_What you need to do_. Among the entries below, find the lines with the word "achat" and copy them.
──────── Data shown ────────
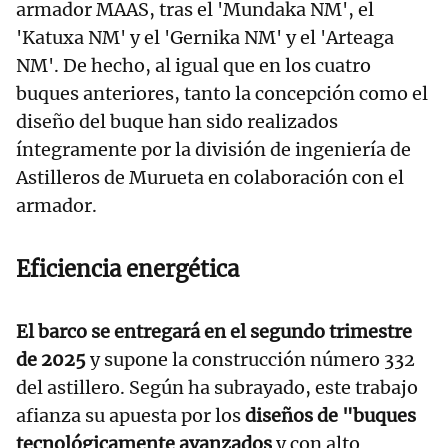
armador MAAS, tras el 'Mundaka NM', el
'Katuxa NM' y el 'Gernika NM' y el 'Arteaga
NM'. De hecho, al igual que en los cuatro
buques anteriores, tanto la concepción como el
diseño del buque han sido realizados
íntegramente por la división de ingeniería de
Astilleros de Murueta en colaboración con el
armador.
Eficiencia energética
El barco se entregará en el segundo trimestre
de 2025
y supone la construcción número 332
del astillero. Según ha subrayado, este trabajo
afianza su apuesta por los
diseños de "buques
tecnológicamente avanzados
y con alto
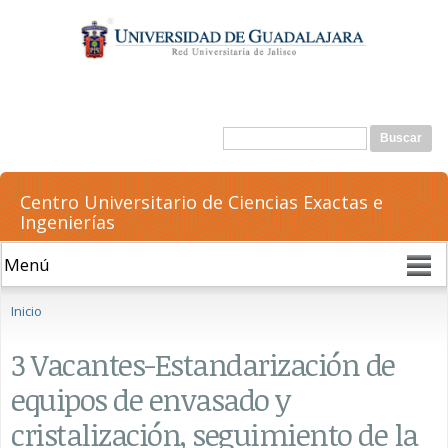
Pasar al
contenido
principal
Formulario de búsqueda
Buscar
Centro Universitario de Ciencias Exactas e
Ingenierías
Se encuentra usted aquí
Inicio
3 Vacantes-Estandarización de
equipos de envasado y
cristalización, seguimiento de la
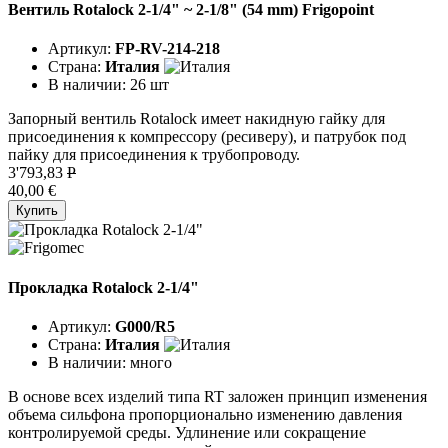
Вентиль Rotalock 2-1/4" ~ 2-1/8" (54 mm) Frigopoint
Артикул:
FP-RV-214-218
Страна:
Италия
В наличии:
26 шт
Запорный вентиль Rotalock имеет накидную гайку для
присоединения к компрессору (ресиверу), и патрубок под
пайку для присоединения к трубопроводу.
3'793,83
P
40,00 €
Купить
Прокладка Rotalock 2-1/4"
Артикул:
G000/R5
Страна:
Италия
В наличии:
много
В основе всех изделий типа RT заложен принцип изменения
объема сильфона пропорционально изменению давления
контролируемой среды. Удлинение или сокращение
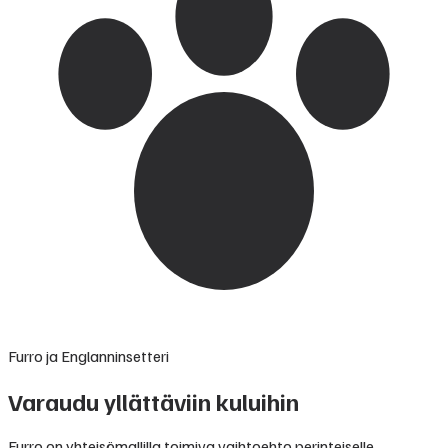
Furro ja Englanninsetteri
Varaudu yllättäviin kuluihin
Furro on yhteisömallilla toimiva vaihtoehto perinteiselle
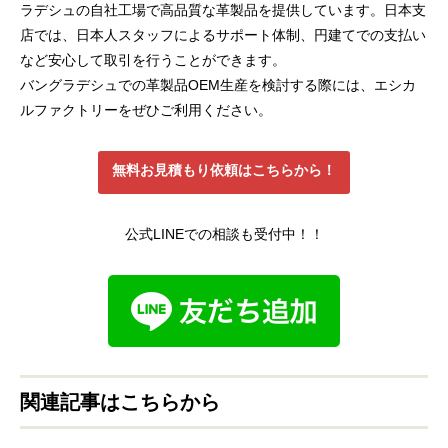
ラデシュの自社工場で高品質な革製品を提供しています。日本支
店では、日本人スタッフによるサポート体制、円建てでの支払い
など安心して取引を行うことができます。
バングラデシュでの革製品OEM生産を検討する際には、エシカ
ルファクトリーをぜひご利用ください。
無料お見積もり依頼はこちらから！
公式LINEでの相談も受付中！！
関連記事はこちらから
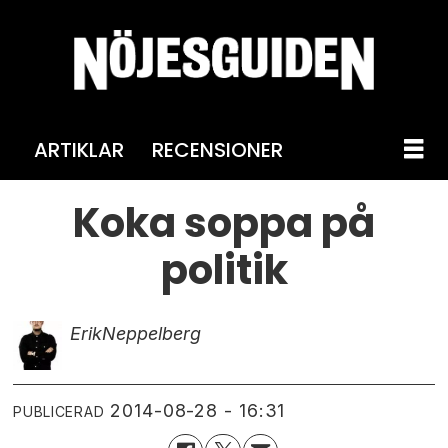
ARTIKLAR
RECENSIONER
Koka soppa på
politik
Erik
Neppelberg
2014-08-28 - 16:31
PUBLICERAD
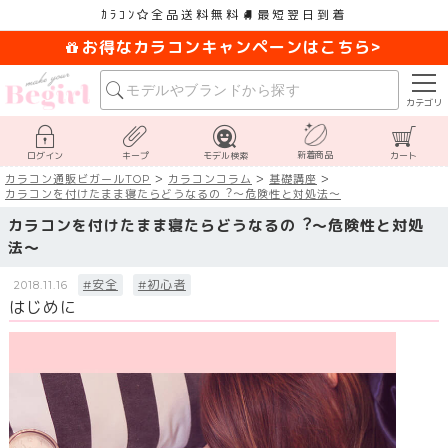
ｶﾗｺﾝ
全品送料無料
最短翌日到着
お得なカラコンキャンペーンはこちら>
カテゴリ
新着商品
ログイン
キープ
モデル検索
カート
カラコン通販ビガールTOP
カラコンコラム
基礎講座
カラコンを付けたまま寝たらどうなるの︖〜危険性と対処法〜
カラコンを付けたまま寝たらどうなるの︖〜危険性と対処
法〜
#安全
#初心者
2018.11.16
はじめに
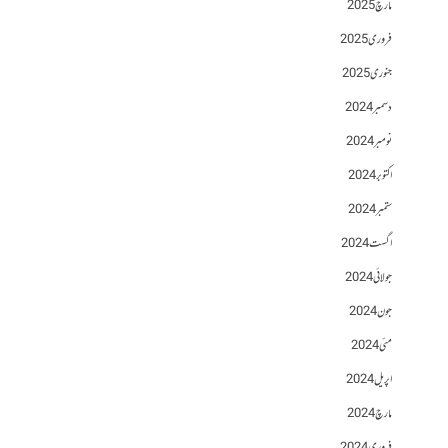
مارچ 2025
فروری 2025
جنوری 2025
دسمبر 2024
نومبر 2024
اکتوبر 2024
ستمبر 2024
اگست 2024
جولائی 2024
جون 2024
مئی 2024
اپریل 2024
مارچ 2024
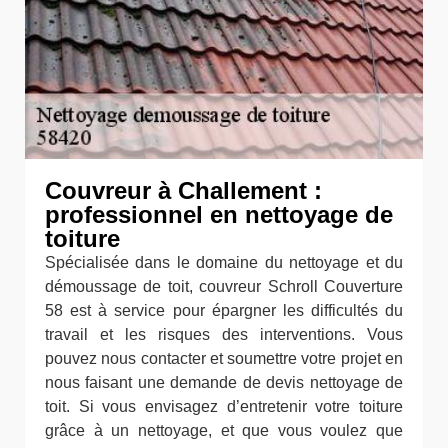
Couvreur à Challement :
professionnel en nettoyage de
toiture
Spécialisée dans le domaine du nettoyage et du
démoussage de toit, couvreur Schroll Couverture
58 est à service pour épargner les difficultés du
travail et les risques des interventions. Vous
pouvez nous contacter et soumettre votre projet en
nous faisant une demande de devis nettoyage de
toit. Si vous envisagez d’entretenir votre toiture
grâce à un nettoyage, et que vous voulez que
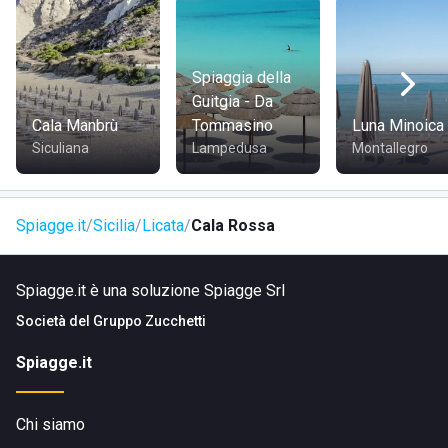
Spiaggia della
Guitgia - Da
Cala Manbrù
Tommasino
Luna Minoica
Siculiana
Lampedusa
Montallegro
Spiagge.it
Sicilia
Licata
Cala Rossa
Spiagge.it è una soluzione Spiagge Srl
Società del
Gruppo Zucchetti
Spiagge.it
Chi siamo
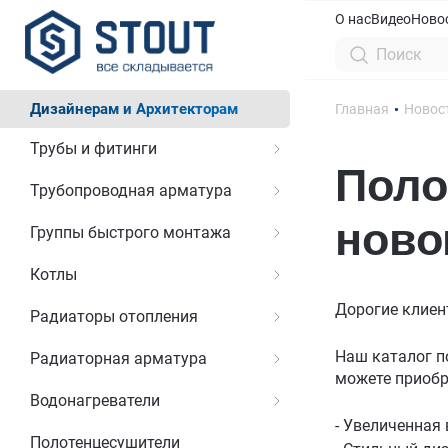
О нас
Видео
Ново
Дизайнерам и Архитекторам
Главная
Новос
Трубы и фитинги
Поло
Трубопроводная арматура
ново
Группы быстрого монтажа
Котлы
Дорогие клиен
Радиаторы отопления
Наш каталог 
Радиаторная арматура
можете приобр
Водонагреватели
- Увеличенная
Полотенцесушители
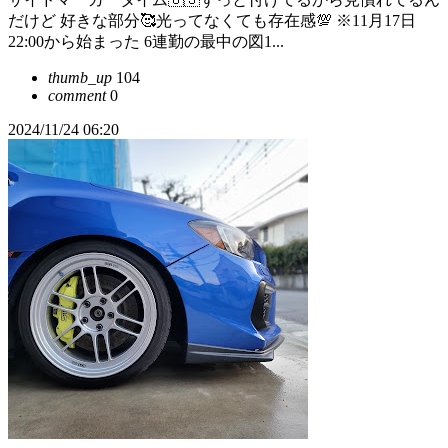
だけど 好きな部分🥰光ってなくても存在感💯 ※11月17日
22:00から始まった 6連勤の最中の図1...
thumb_up
104
comment
0
2024/11/24 06:20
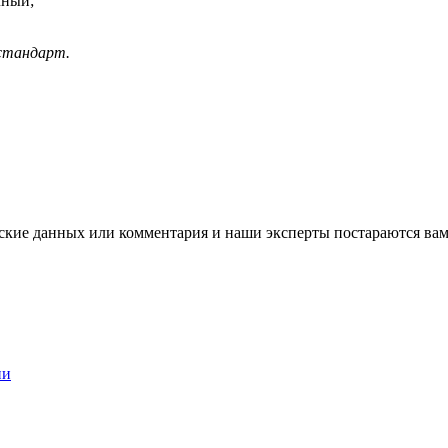
чный;
стандарт.
ские данных или комментария и наши эксперты постараются вам
ии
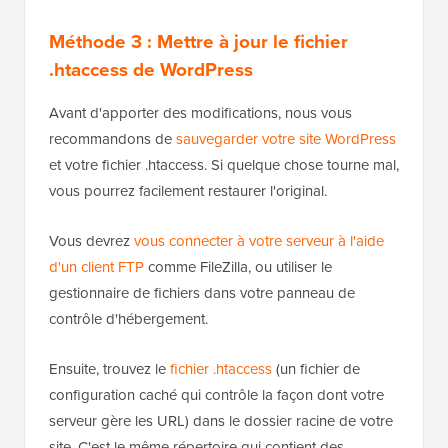
Méthode 3 : Mettre à jour le fichier
.htaccess de WordPress
Avant d'apporter des modifications, nous vous
recommandons de
sauvegarder votre site WordPress
et votre fichier .htaccess. Si quelque chose tourne mal,
vous pourrez facilement restaurer l'original.
Vous devrez
vous connecter à votre serveur à l'aide
d'un client FTP
comme FileZilla, ou utiliser le
gestionnaire de fichiers dans votre panneau de
contrôle d'hébergement.
Ensuite, trouvez le
fichier .htaccess
(un fichier de
configuration caché qui contrôle la façon dont votre
serveur gère les URL) dans le dossier racine de votre
site. C'est le même répertoire qui contient des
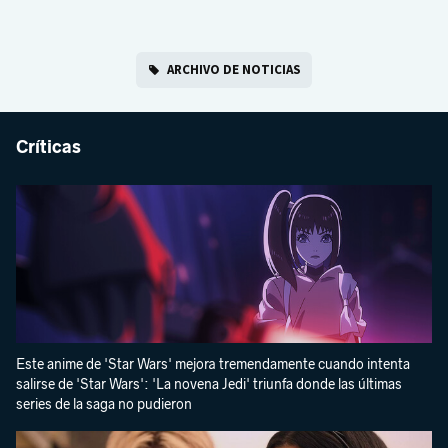
ARCHIVO DE NOTICIAS
Críticas
Este anime de 'Star Wars' mejora tremendamente cuando intenta
salirse de 'Star Wars': 'La novena Jedi' triunfa donde las últimas
series de la saga no pudieron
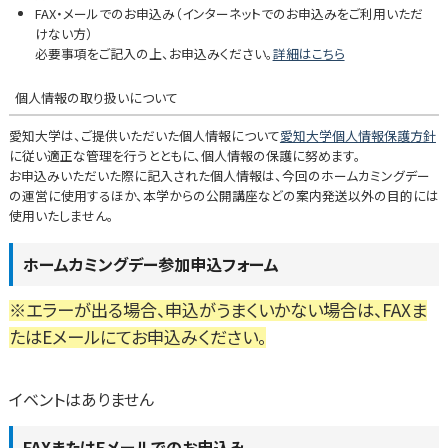
FAX・メールでのお申込み（インターネットでのお申込みをご利用いただ
けない方）
必要事項をご記入の上、お申込みください。
詳細はこちら
個人情報の取り扱いについて
愛知大学は、ご提供いただいた個人情報について
愛知大学個人情報保護方針
に従い適正な管理を行うとともに、個人情報の保護に努めます。
お申込みいただいた際に記入された個人情報は、今回のホームカミングデー
の運営に使用するほか、本学からの公開講座などの案内発送以外の目的には
使用いたしません。
ホームカミングデー参加申込フォーム
※エラーが出る場合、申込がうまくいかない場合は、FAXま
たはEメールにてお申込みください。
イベントはありません
FAXまたはEメールでのお申込み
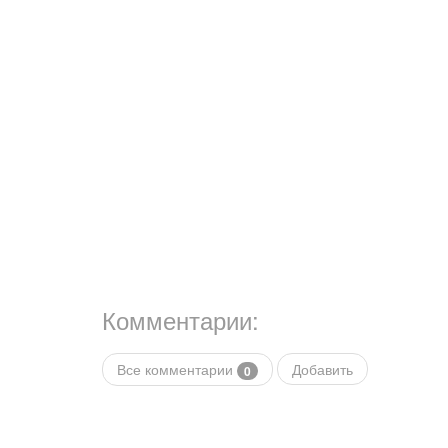
Комментарии:
Все комментарии
Добавить
0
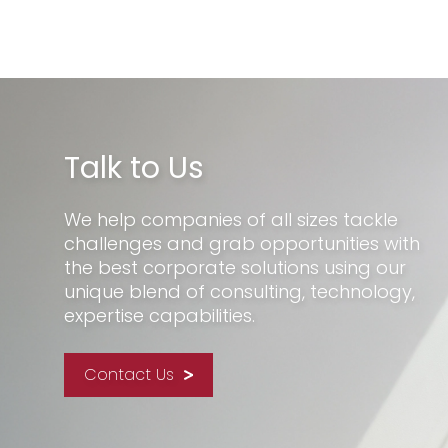
Talk to Us
We help companies of all sizes tackle
challenges and grab opportunities with
the best corporate solutions using our
unique blend of consulting, technology,
expertise capabilities.
Contact Us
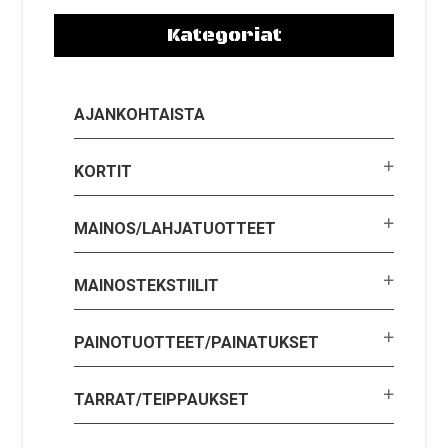
Kategoriat
AJANKOHTAISTA
KORTIT
MAINOS/LAHJATUOTTEET
MAINOSTEKSTIILIT
PAINOTUOTTEET/PAINATUKSET
TARRAT/TEIPPAUKSET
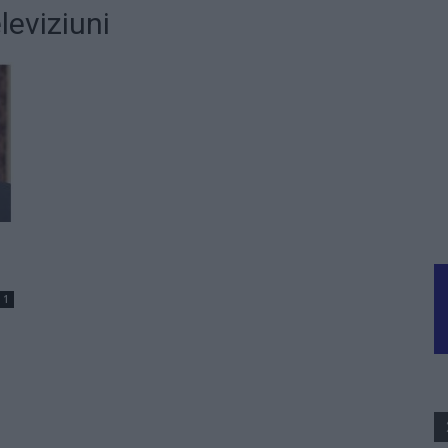
leviziuni
1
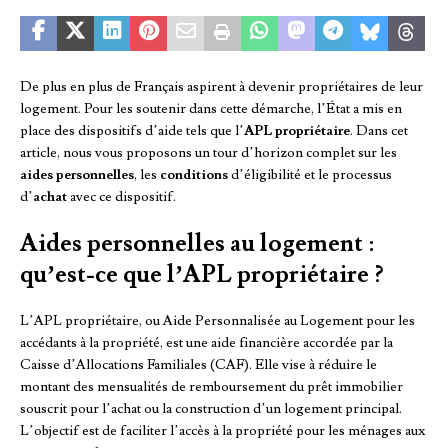
De plus en plus de Français aspirent à devenir propriétaires de leur
logement. Pour les soutenir dans cette démarche, l’État a mis en
place des dispositifs d’aide tels que l’
APL propriétaire
. Dans cet
article, nous vous proposons un tour d’horizon complet sur les
aides personnelles
, les
conditions
d’éligibilité et le processus
d’
achat
avec ce dispositif.
Aides personnelles au logement :
qu’est-ce que l’APL propriétaire ?
L’APL propriétaire, ou Aide Personnalisée au Logement pour les
accédants à la propriété, est une aide financière accordée par la
Caisse d’Allocations Familiales (CAF). Elle vise à réduire le
montant des mensualités de remboursement du prêt immobilier
souscrit pour l’achat ou la construction d’un logement principal.
L’objectif est de faciliter l’accès à la propriété pour les ménages aux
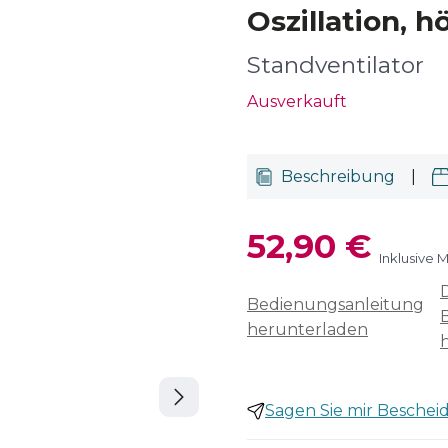
Oszillation, 
Standventilator
Ausverkauft
Beschreibung
|
52,90 €
Inklusive 
Bedienungsanleitung
herunterladen
Sagen Sie mir Bescheid,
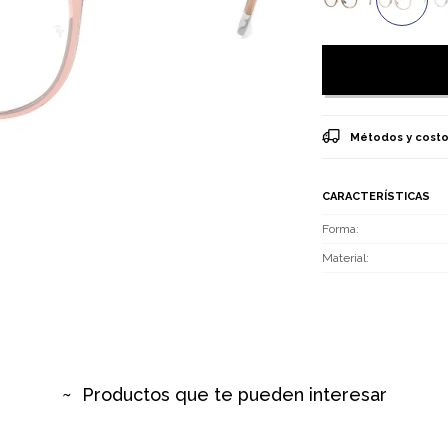
Métodos y costo
CARACTERÍSTICAS
Forma
Material
Productos que te pueden interesar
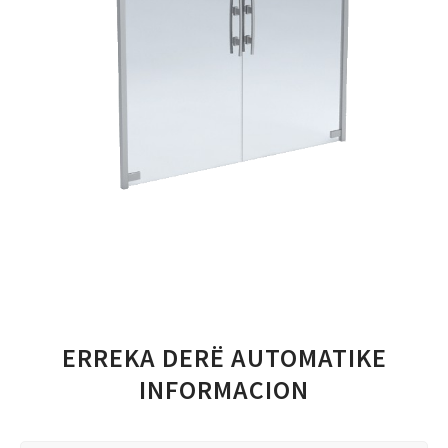
ERREKA DERË AUTOMATIKE
INFORMACION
────────
_Solution for this exercise_.
achat
souscrit pour l’achat ou la construction d’un logement principal.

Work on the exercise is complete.